The National Security Agency (NSA) has released Ghidra, a free and cross-platform software reverse engineering tool suite used internally by the intelligence agency.
They are also planning on releasing the tool’s source code on GitHub soon.
Ghidra was created and is maintained by the NSA Research Directorate. It’s coded in Java and users need to have JOpenJDK 11 installed on the machine for it to work. It can run in GUI mode but is also capable of running in headless batch mode using the command line.
“In support of NSA’s Cybersecurity mission, Ghidra was built to solve scaling and teaming problems on complex SRE [software reverse engineering] efforts, and to provide a customizable and extensible SRE research platform.

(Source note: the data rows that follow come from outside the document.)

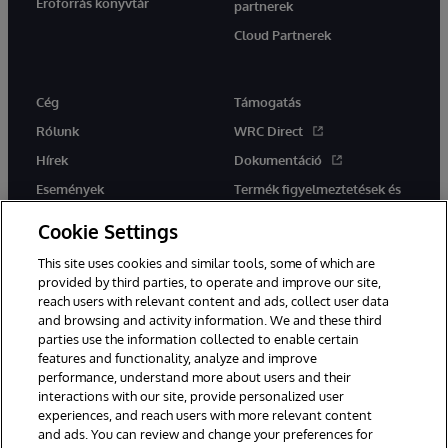
Erőforrás könyvtár
partnerek
Cloud Partnerek
Cég
Támogatás
Rólunk
WRC Direct
Hírek
Dokumentáció
Események
Termék figyelmeztetések és
tanácsok
Karrier
Cookie Settings
This site uses cookies and similar tools, some of which are
provided by third parties, to operate and improve our site,
reach users with relevant content and ads, collect user data
and browsing and activity information. We and these third
parties use the information collected to enable certain
Ez a weboldal gépi fordítást használ. Bármilyen fordítási konfliktus
features and functionality, analyze and improve
esetén az oldal angol nyelvű változata élvez elsőbbséget.
performance, understand more about users and their
© 1996-2026 InterSystems Corporation, Boston, MA. Minden jog
fenntartva.
interactions with our site, provide personalized user
experiences, and reach users with more relevant content
Értesítések/Feltételek és feltételek
Adatvédelmi nyilatkozat
and ads. You can review and change your preferences for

NSA has applied Ghidra SRE capabilities to a variety of problems that involve analyzing malicious code and generating deep insights for SRE analysts who seek a better understanding of potential vulnerabilities in networks and systems,” the agency explained.
“[Ghidra] includes a suite of full-featured, high-end software analysis tools that enable users to analyze compiled code on a variety of platforms including Windows, Mac OS, and Linux. Capabilities include disassembly, assembly, decompilation, graphing, and scripting, along with hundreds of other features. Ghidra supports a wide variety of process instruction sets and executable formats and can be run in both user-interactive and automated modes.”

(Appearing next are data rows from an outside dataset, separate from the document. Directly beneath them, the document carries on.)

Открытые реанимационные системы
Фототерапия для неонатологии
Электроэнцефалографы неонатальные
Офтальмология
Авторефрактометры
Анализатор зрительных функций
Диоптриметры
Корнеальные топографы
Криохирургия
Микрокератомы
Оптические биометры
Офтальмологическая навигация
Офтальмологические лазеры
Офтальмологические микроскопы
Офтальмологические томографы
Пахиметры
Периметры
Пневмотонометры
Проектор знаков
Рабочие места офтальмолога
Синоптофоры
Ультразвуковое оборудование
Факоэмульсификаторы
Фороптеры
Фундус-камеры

Users can develop their own plugins, scripts and analyzers and the NSA hopes that, once its source code is released, the wider community of software engineers and malware analysts will contribute to its development by reporting bugs, submitting patches, reviewing the code and proposing new features.

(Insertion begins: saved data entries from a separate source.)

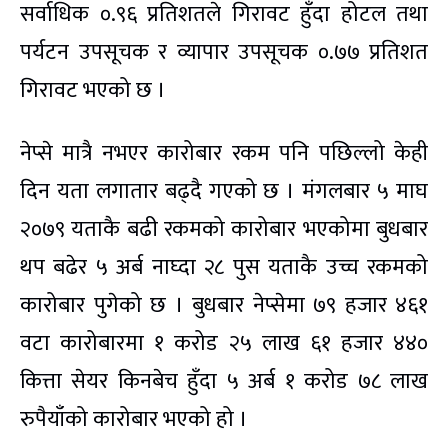
सर्वाधिक ०.९६ प्रतिशतले गिरावट हुँदा होटल तथा
पर्यटन उपसूचक र व्यापार उपसूचक ०.७७ प्रतिशत
गिरावट भएको छ ।
नेप्से मात्रै नभएर कारोबार रकम पनि पछिल्लो केही
दिन यता लगातार बढ्दै गएको छ । मंगलबार ५ माघ
२०७९ यताकै बढी रकमको कारोबार भएकोमा बुधबार
थप बढेर ५ अर्ब नाघ्दा २८ पुस यताकै उच्च रकमको
कारोबार पुगेको छ । बुधबार नेप्सेमा ७९ हजार ४६१
वटा कारोबारमा १ करोड २५ लाख ६१ हजार ४४०
कित्ता सेयर किनबेच हुँदा ५ अर्ब १ करोड ७८ लाख
रुपैयाँको कारोबार भएको हो ।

For the time being, Ghidra doesn’t have a debugger component that it would allow the software to compete with the popular (and pricy) software disassembler IDA Pro. But an integrated debugger is apparently already in the works, and so are an emulator and additional analysis tools.
A quick overview of its capabilities can be found in these slides.
Reception and discovered bugs
The tool has already been downloaded and is being tested by many in the infosec community and, generally, they seem to be satisfied with it.
Whether they trust the NSA not to sneak backdoors into it is another matter – I expect many have installed it on a spare computer for the time being.
Rob Joyce, the NSA cyber security adviser who unveiled Ghidra at RSA Conference 2019, reassured cybersecurity professionals that it is not backdoored.
“This is the last community you want to release something out to with a backdoor installed,” he noted.
That might be true, but it didn’t take long for Hacker House director Matthew Hickey to unearth and report a bug that could allow unauthenticated attackers to execute code remotely on machines running the software.
Ghidra opens up JDWP in debug mode listening on port 18001, you can use it to execute code remotely 🤦♂️.. to fix change line 150 of support/launch.sh from * to 127.0.0.1 https://t.co/J3E8q5edC7
— Hacker Fantastic (@hackerfantastic) March 6, 2019
The port is open only in debug mode, which is not activated by default, and according to the NSA it is open to allow teams to collaborate over the network – though Hickey told The Register that the feature is provided by another port.